Photos x Chad X. Ali
Rob Hardy has become a household name as a is a well-known film director, producer, screenwriter, and television director for projects including Stomp the Yard, Grey’s Anatomy, and The Quad. His newfound passion for production is based on his commitment to give back to the next generation of filmmakers through his Amazing Stories Foundation.
Seeing Spike Lee was the first time I thought about filmmaking. Around that time, Robert Townsend came out with Hollywood Shuffle, so there were like all these Black folks that were coming out doing stuff. My dad was like, that ain’t no real business, so when I went to FAMU, my plan was to get my degree in engineering and transition my summer internships into special effects, because that’s filmmaking.
So we did a movie at FAM called Chocolate City. I wrote it and directed it. We got some kids from Florida State Film School to do the technical, and we got our family you folks to do everything else. So it’s me it’s me, my man Will Packer, Jay Carter, a few other folks put that together. All of a sudden, we were the movie guys. We convinced our parents to let us not get jobs for five years, and we were going to move to Atlanta to pursue this film dream.
I came from true independence, I was just happy to be there doing whatever I could do. That was my mentality at the time, we were starving artists. Will and I grew in filmmaking, and it was our productions. We could hire who we wanted to, so we always had diverse crews. But when I started doing TV, we’re in Adamsville, and this crew didn’t really reflect what the city looks like. I started to notice that then, and what I kept getting was, ‘You know, we can’t find anybody.’ That’s where the seed of Amazing Stories started.
I got intentional about getting good people who want to be trained and preparing them to go into the business. That doesn’t mean just having a program and you get money and you put out numbers, I genuinely want to see this community do good economically through giving its people a job. That’s the intention.

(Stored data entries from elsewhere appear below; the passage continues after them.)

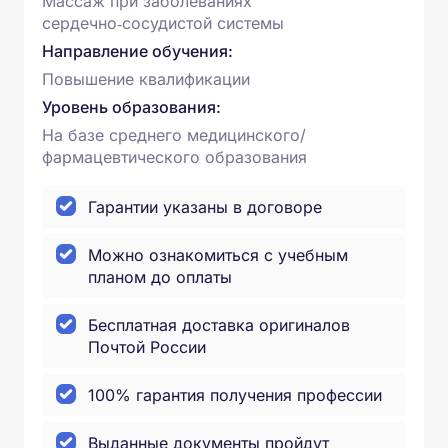
Массаж при заболеваниях
сердечно‑сосудистой системы
Направление обучения:
Повышение квалификации
Уровень образования:
На базе среднего медицинского/
фармацевтического образования
Гарантии указаны в договоре
Можно ознакомиться с учебным
планом до оплаты
Бесплатная доставка оригиналов
Почтой России
100% гарантия получения профессии
Выданные документы пройдут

If you are government workers, or in politics, then you can side with that mission and say if you want to shoot in my county, if you want to shoot in my city, we would prefer that you consider X number of people from these programs. We’re not going to force that on you, what we will say is that we’ll give you incentives. So the more of these people that you hire and you pay them, the more incentives that you get. The reason why that’s important is because if I’m just some person coming in from another state, I may or may not care about that community. I do personally, but somebody else may not. But what I do care about is my bottom line. So if you incentivize those people and you’re confirming that these people are trained and vetted, why not? I may not fill my crew with them, but I’ll take one or two if it gives me X, Y, and Z. But again, that’s buy-in from the reps. If the reps are on that, and there are the programs, that’s how you can create a pipeline.